Steven A. Monaco v. Commissioner., United States Tax Court - Memorandum Decision, T.C. Memo. 1998-284, Docket No. 15291-97., Filed August 5, 1998
Steven A. Monaco v. Commissioner.
United States Tax Court - Memorandum Decision
T.C. Memo. 1998-284
Docket No. 15291-97.
Filed August 5, 1998.
Steven A. Monaco, pro se. Jonathan J. Ono, for the respondent.
RUWE, Judge: Respondent determined a deficiency of $20,785 in petitioner's 1994 Federal income tax plus additions to tax pursuant to sections 6651 1 and 6654 in the respective amounts of $5,196.25 and $1,070.98. Respondent concedes that one of the adjustments in the notice of deficiency overstated income that petitioner received from Crawford & Co. by $2,236. There is no disagreement regarding the remaining items which form the basis for respondent's deficiency determination, and petitioner does not argue that he is entitled to any deductions, credits, or other allowances in addition to those used by respondent.

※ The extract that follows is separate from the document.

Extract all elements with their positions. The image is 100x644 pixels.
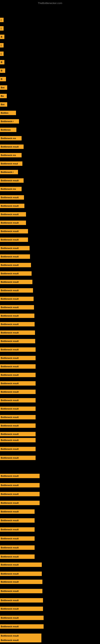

1 Unless otherwise indicated, all section references are to the Internal Revenue Code in effect for the year in issue, and all Rule references are to the Tax Court Rules of Practice and Procedure.
The only issue raised by petitioner at trial and in his posttrial brief is his contention that the notice of deficiency was improper because it was not supported by a properly signed assessment. Thus, petitioner in his brief makes the following argument:
Before any liability of any type can be created there must be an assessment. That assessment must be certified as a true and correct assessment by an assessment officer. The Petitioner questions how a NOTICE OF DEFICIENCY can state that this is "legal notice" when legal notice could only be legal if it was supported by a properly signed assessment. What officer, agent, employee or other person is authorized to issue a NOTICE OF DEFICIENCY without an assessment being signed and certified to by an Assessment Officer? According to IR Code section 6065, the NOTICE OF DEFICIENCY has been improperly signed. Where is the attested signature? The Petitioner desires to have the Assessment Officer or other individual who has certified to the correctness of this assessment be identified. If there is no assessment, then the petitioner would like to know who the person is that created and caused to be sent a bill for $20,785.00. The Petitioner would like to subpoena that person as a witness. At the present time, that person remains unidentified.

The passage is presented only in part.